Their families are smaller with fewer children.
Middle-class families spend more on their children’s education, sending them to private schools and getting them tutoring services.
In Metro Manila and other traffic-congested cities, most cars are owned by the middle class.
Middle-class households are less dependent on the government, shifting away from using public services and leaning towards private ones. This is especially true in the case of transportation, healthcare, and education.
Which Social Class Must the Government Help?
A beneficiary receives government cash aid. Photo from DSWD Western Visayas Facebook pageAmid the pandemic, the government has prioritized the poorest of the poor in terms of providing financial support. It has allocated ₱200 billion for the social amelioration program to help 18 million low-income households tide over for two months during the enhanced community quarantine in Luzon. Each of these families received cash aid between ₱5,000 and ₱8,000.
On social media, Filipinos engaged in heated debates about which social class deserves to receive more government assistance during a crisis. Is it the poor who have nothing, or the hardworking, tax-paying middle class?
This issue has sparked appeals for the expansion of the social amelioration program’s coverage to include the middle class. After all, even though they rely less on government help, it doesn’t mean the middle class is completely resilient to a financial crisis. They’re just as affected by it as the poor. Government Financial Assistance for the Middle Class
To the government’s credit, it has responded to the calls for assistance to middle-class families with the Small Business Wage Subsidy Program. It benefitted 3.4 million middle-class workers of micro, small, and medium enterprises during the height of the pandemic. The program gave cash aid worth ₱5,000 to ₱8,000 for two months to affected workers.
Aside from that, other ongoing government assistance programs, such as the SSS unemployment benefit, cover the middle class.
Why the Poor Need More Help
Valid as their grievances are, some people in the middle class assert that the poor don’t deserve government assistance because they’re not working hard and just relying on government dole-outs.

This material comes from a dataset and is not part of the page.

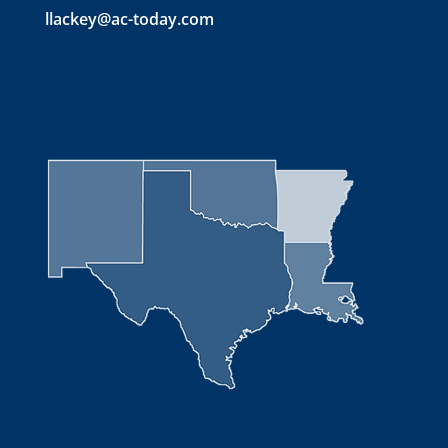
llackey@ac-today.com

However, according to Jose Ramon Albert, senior research fellow at the PIDS, what people fail to realize is that when the economy is down [due to the crisis], it’s the poor who suffer the most. “[They’re] much more affected, so they need more help than us,” he said in an interview with ABS-CBN News.

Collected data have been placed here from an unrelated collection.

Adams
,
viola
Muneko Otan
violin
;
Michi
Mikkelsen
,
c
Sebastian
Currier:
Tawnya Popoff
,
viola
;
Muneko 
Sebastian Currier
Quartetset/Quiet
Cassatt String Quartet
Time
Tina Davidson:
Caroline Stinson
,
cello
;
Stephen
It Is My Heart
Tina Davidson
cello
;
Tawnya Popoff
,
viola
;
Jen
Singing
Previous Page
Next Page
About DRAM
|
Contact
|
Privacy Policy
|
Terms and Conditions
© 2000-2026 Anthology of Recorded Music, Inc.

Considering the government’s limited funds, giving them the priority for government assistance makes a lot of sense. The PIDS study also notes that if the government shifts public resources away from the poor toward the middle class, this would impede inclusive growth in the country, make it harder for the poor to reach middle-class status, and make the current socio-economic divide worse.
While everyone is affected by the health crisis and the oil price hikes in one way or another, vulnerable groups—the poor, low-income class, and lower middle class—have it worse. They’re at a higher risk of losing livelihood. Thus, they deserve support not just from the government but also from the upper class in the Philippines who are in a position to help others.
The National Economic and Development Authority (NEDA) Ambisyon NATIN 2040 proposes that expanding the Filipino middle class is key to achieving Philippine development goals. Many scholars believe that the middle class play a big part in the Philippines’ drive for progress and equality.
Moreover, the country should work to create more job opportunities that pay well and improve financial services and the quality of education, skills, and training of the labor force.
In short, this shouldn’t be a battle between social classes in the Philippines. In the grand scheme of things, it should be about the poor and low-income becoming middle-income and enjoying a better quality of life.